The gentle noise shakes through his skull echoing a hundred times. Click. And then he sees it. A thin crack in the wall. He can barely see it but it’s there. No. It’s nothing.

He can’t see it.


Time passes.

Then he realises that time has passed. The thought shocks him. How much time? He checks his wrist but there is nothing there. He looks at the wall. Is there a crack?

He tries a foot tentively in the water. He doesn’t like to leave his ledge. The water is expectedly cold. A gentle swirl of water ripples across the room. Like a thought once begun, impossible to stop. He places his other foot in the wet. Slowly he wades to the wall.

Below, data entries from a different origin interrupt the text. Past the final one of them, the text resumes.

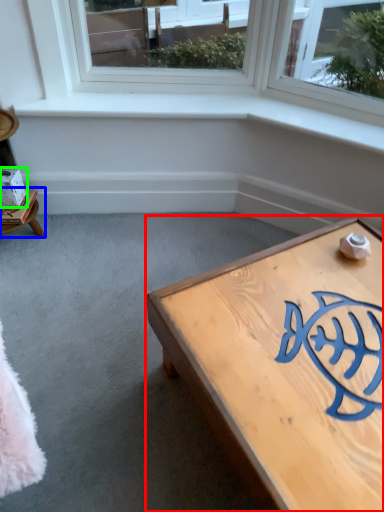 Question: Estimate the real-world distances between objects in this image. Which object is farther from coffee table (highlighted by a red box), furniture (highlighted by a blue box) or box (highlighted by a green box)?

Choices:
 (A) furniture
 (B) box

Answer: (B) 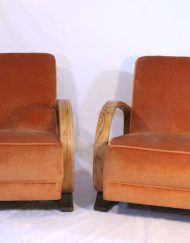 Where is `shadow across chair`? The height and width of the screenshot is (243, 190). shadow across chair is located at coordinates [24, 114]. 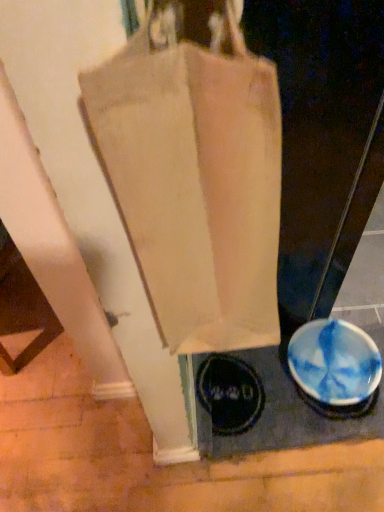 Image resolution: width=384 pixels, height=512 pixels. What do you see at coordinates (195, 172) in the screenshot?
I see `canvas bag at center` at bounding box center [195, 172].

In order to face canvas bag at center, should I rotate leftwards or rightwards?

Rotate right and turn 3.451 degrees.

Locate an element on the screen. This screenshot has height=512, width=384. canvas bag at center is located at coordinates (195, 172).

Describe the element at coordinates (334, 362) in the screenshot. This screenshot has width=384, height=512. I see `blue glossy bowl at lower right` at that location.

Where is `blue glossy bowl at lower right`? blue glossy bowl at lower right is located at coordinates (334, 362).

You are a GUI agent. You are given a task and a screenshot of the screen. Output one action in this format:
    pyautogui.click(x=<x>, y=<y>)
    Task: Click on the canvas bag at center
    This screenshot has height=512, width=384.
    Given the screenshot: What is the action you would take?
    pyautogui.click(x=195, y=172)

Considering the positions of objects blue glossy bowl at lower right and canvas bag at center in the image provided, who is more to the left, blue glossy bowl at lower right or canvas bag at center?

Positioned to the left is canvas bag at center.

Between blue glossy bowl at lower right and canvas bag at center, which one is positioned in front?

Positioned in front is canvas bag at center.

Which is closer to the camera, (345, 350) or (261, 113)?

The point (261, 113) is more forward.

From the image's perspective, which is below, blue glossy bowl at lower right or canvas bag at center?

blue glossy bowl at lower right appears lower in the image.

From a real-world perspective, which is physically above, blue glossy bowl at lower right or canvas bag at center?

From a 3D spatial view, canvas bag at center is above.

Is blue glossy bowl at lower right wider or thinner than canvas bag at center?

Clearly, blue glossy bowl at lower right has more width compared to canvas bag at center.

Considering the sizes of blue glossy bowl at lower right and canvas bag at center in the image, is blue glossy bowl at lower right taller or shorter than canvas bag at center?

blue glossy bowl at lower right is shorter than canvas bag at center.

Between blue glossy bowl at lower right and canvas bag at center, which one has smaller size?

With smaller size is blue glossy bowl at lower right.

Is blue glossy bowl at lower right located outside canvas bag at center?

Yes.

Does blue glossy bowl at lower right touch canvas bag at center?

They are not placed beside each other.

Could you tell me if blue glossy bowl at lower right is turned towards canvas bag at center?

No, blue glossy bowl at lower right does not turn towards canvas bag at center.

Can you tell me how much blue glossy bowl at lower right and canvas bag at center differ in facing direction?

The angular difference between blue glossy bowl at lower right and canvas bag at center is 86.9 degrees.

Locate an element on the screen. handbag on the left of the blue glossy bowl at lower right is located at coordinates (195, 172).

Is canvas bag at center to the left of blue glossy bowl at lower right from the viewer's perspective?

Correct, you'll find canvas bag at center to the left of blue glossy bowl at lower right.

Is the depth of canvas bag at center greater than that of blue glossy bowl at lower right?

No.

Does point (276, 289) come closer to viewer compared to point (322, 332)?

Yes, it is.

From the image's perspective, is canvas bag at center located beneath blue glossy bowl at lower right?

No, from the image's perspective, canvas bag at center is not below blue glossy bowl at lower right.

From a real-world perspective, which object stands above the other?

From a 3D spatial view, canvas bag at center is above.

Is canvas bag at center thinner than blue glossy bowl at lower right?

Yes.

Between canvas bag at center and blue glossy bowl at lower right, which one has more height?

canvas bag at center.

Based on the photo, is canvas bag at center bigger than blue glossy bowl at lower right?

Yes, canvas bag at center is bigger than blue glossy bowl at lower right.

Is blue glossy bowl at lower right inside canvas bag at center?

No, blue glossy bowl at lower right is not a part of canvas bag at center.

Does canvas bag at center touch blue glossy bowl at lower right?

No, canvas bag at center is not in contact with blue glossy bowl at lower right.

Is canvas bag at center positioned with its back to blue glossy bowl at lower right?

No, canvas bag at center is not facing the opposite direction of blue glossy bowl at lower right.

This screenshot has height=512, width=384. In the image, there is a blue glossy bowl at lower right. What are the coordinates of `handbag above it (from the image's perspective)` in the screenshot? It's located at (195, 172).

Where is `bowl to the right of canvas bag at center`? The height and width of the screenshot is (512, 384). bowl to the right of canvas bag at center is located at coordinates (334, 362).

Identify the location of handbag in front of the blue glossy bowl at lower right. This screenshot has width=384, height=512. (195, 172). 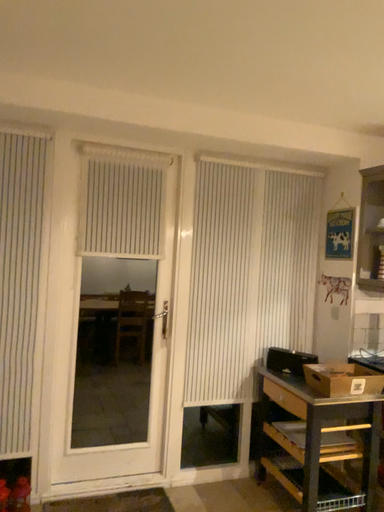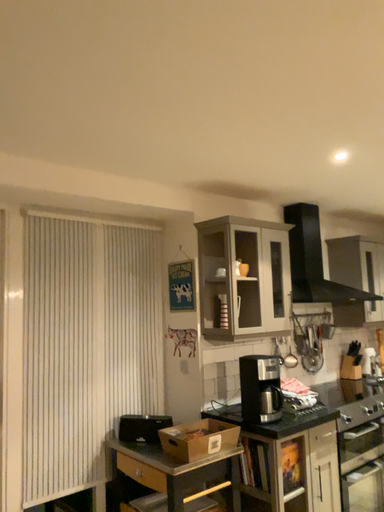 Question: How did the camera likely rotate when shooting the video?

Choices:
 (A) rotated upward
 (B) rotated downward

Answer: (A) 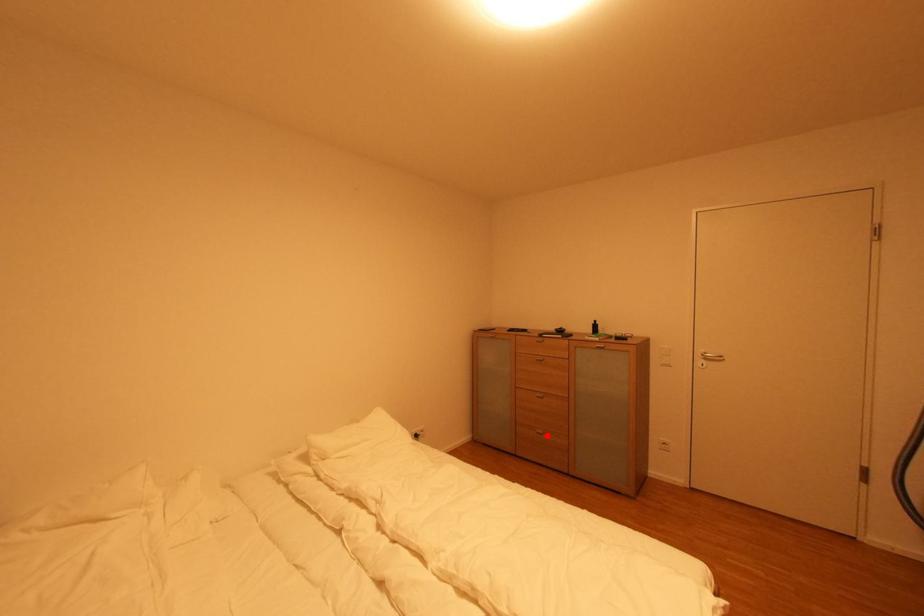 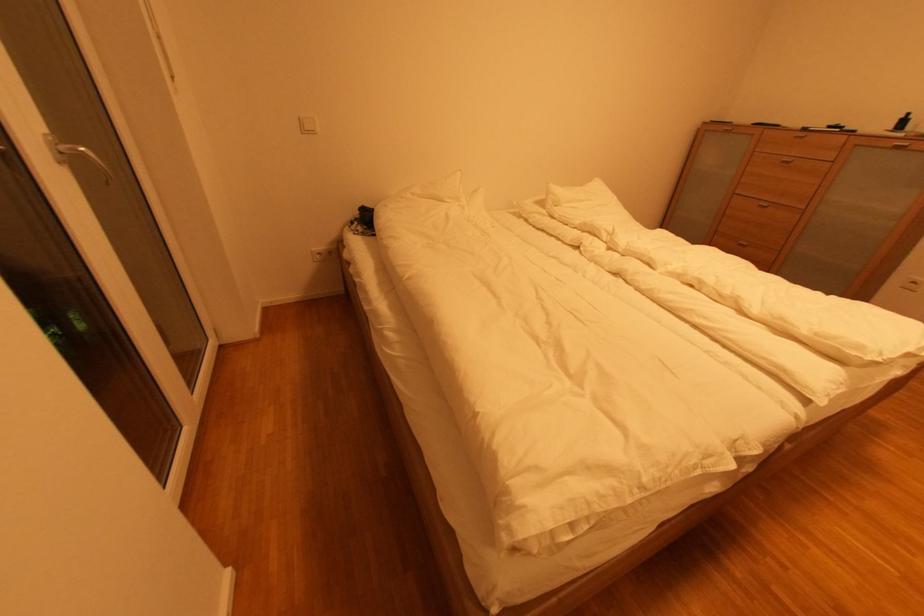 Where in the second image is the point corresponding to the highlighted location from the first image?

(749, 246) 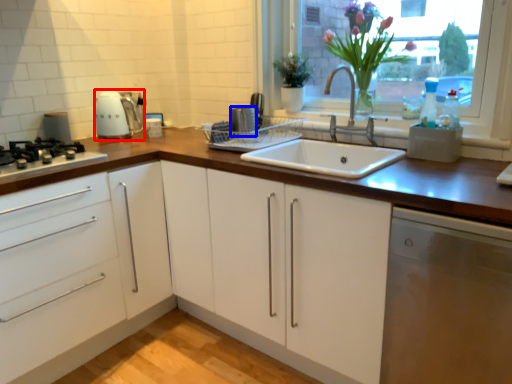 Question: Which object appears farthest to the camera in this image, kitchen appliance (highlighted by a red box) or appliance (highlighted by a blue box)?

Choices:
 (A) kitchen appliance
 (B) appliance

Answer: (A) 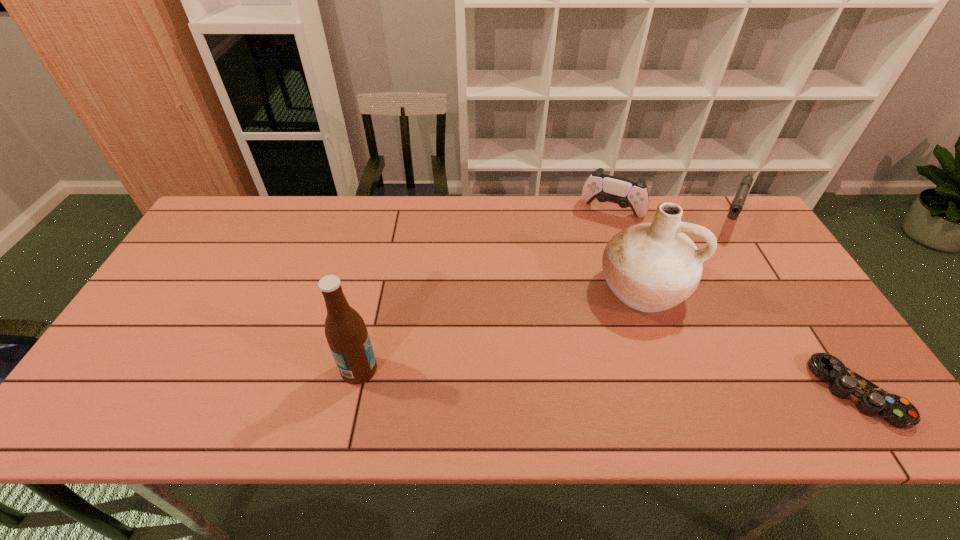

He runs his hand across it. Nothing. It is nothing. He pauses. Closes his eyes. Feels the water brushing his ankles, feels the drip of salt less tears drumming against his body. The same things he always feels. And then. Air. Fresh. Different. He places his hand on the wall again. His eyes still closed. It is there. Running down the wall. A thin crack of air.

“No” he says before he can worry about the words. His voice echoes. His fingers scrabble at the crack. Something shimmers in the water. a thin strio of metal. It must have been from his bed. Something flickers in his heart. It hurts. He hates it. He cannot believe it. But it is hope. He bends down and picks up the metal.